* _PROMPT_:
What is the number of lines in the data holding the word "noise"? Give that number by itself.

== DATASET ==

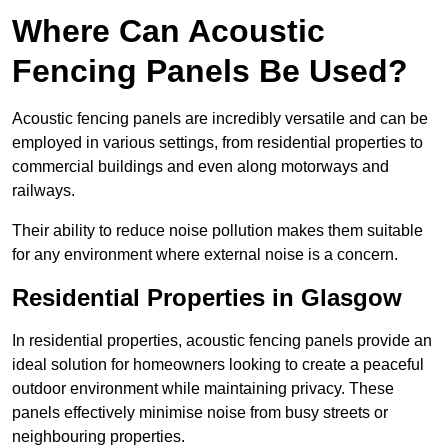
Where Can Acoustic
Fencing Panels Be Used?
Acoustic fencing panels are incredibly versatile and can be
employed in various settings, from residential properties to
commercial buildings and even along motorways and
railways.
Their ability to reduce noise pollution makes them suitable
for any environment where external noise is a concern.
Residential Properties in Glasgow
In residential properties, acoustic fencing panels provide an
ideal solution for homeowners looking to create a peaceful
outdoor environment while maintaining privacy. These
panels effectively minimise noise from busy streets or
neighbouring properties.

===

* _COMPLETED TASK_:
3